=== WORK TO COMPLETE ===
Could you reproduce, exactly as written, every line from the one containing "Target: small bowel." through the last line of the records, and nothing else?

++++ DATASET RECORDS ++++

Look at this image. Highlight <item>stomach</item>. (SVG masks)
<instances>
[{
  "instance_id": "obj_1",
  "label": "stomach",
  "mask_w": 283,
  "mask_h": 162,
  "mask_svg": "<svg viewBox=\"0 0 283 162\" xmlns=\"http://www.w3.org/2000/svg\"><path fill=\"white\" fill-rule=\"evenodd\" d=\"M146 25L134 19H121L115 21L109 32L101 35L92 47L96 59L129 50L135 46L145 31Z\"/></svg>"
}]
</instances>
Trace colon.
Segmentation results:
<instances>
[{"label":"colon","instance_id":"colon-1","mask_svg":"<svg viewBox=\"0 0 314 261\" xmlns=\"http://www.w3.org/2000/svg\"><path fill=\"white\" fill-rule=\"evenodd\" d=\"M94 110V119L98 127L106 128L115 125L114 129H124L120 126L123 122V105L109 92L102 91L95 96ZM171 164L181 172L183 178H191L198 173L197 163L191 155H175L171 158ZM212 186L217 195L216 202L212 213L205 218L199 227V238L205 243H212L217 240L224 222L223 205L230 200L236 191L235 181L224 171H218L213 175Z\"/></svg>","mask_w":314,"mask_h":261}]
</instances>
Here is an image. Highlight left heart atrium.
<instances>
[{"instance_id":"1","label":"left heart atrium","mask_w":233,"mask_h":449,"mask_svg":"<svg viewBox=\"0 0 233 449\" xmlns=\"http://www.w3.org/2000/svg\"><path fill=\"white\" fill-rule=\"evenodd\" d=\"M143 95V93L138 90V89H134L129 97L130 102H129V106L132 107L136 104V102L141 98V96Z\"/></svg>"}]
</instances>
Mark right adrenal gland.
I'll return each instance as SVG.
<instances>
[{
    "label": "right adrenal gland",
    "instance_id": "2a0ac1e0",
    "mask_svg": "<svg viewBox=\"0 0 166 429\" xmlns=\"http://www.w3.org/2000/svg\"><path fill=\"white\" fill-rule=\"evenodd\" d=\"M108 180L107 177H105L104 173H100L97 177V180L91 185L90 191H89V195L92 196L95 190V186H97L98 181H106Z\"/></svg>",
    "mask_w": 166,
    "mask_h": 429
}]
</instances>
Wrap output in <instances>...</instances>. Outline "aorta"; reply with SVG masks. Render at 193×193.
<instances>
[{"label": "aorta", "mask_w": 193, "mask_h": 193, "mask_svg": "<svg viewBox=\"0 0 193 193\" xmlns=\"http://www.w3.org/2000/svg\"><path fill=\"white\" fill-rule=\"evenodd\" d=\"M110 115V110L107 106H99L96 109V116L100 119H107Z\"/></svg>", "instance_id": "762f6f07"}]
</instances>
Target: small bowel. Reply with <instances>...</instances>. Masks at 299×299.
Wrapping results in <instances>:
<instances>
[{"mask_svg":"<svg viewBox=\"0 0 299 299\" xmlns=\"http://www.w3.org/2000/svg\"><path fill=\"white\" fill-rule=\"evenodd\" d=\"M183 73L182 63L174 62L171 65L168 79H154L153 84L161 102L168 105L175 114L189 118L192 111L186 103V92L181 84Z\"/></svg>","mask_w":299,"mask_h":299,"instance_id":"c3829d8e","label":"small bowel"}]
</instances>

++++

=== RESULT OF THE TASK ===
Target: small bowel. Reply with <instances>...</instances>. Masks at 299×299.
Wrapping results in <instances>:
<instances>
[{"mask_svg":"<svg viewBox=\"0 0 299 299\" xmlns=\"http://www.w3.org/2000/svg\"><path fill=\"white\" fill-rule=\"evenodd\" d=\"M183 73L182 63L174 62L171 65L168 79H154L153 84L161 102L168 105L175 114L189 118L192 111L186 103V92L181 84Z\"/></svg>","mask_w":299,"mask_h":299,"instance_id":"c3829d8e","label":"small bowel"}]
</instances>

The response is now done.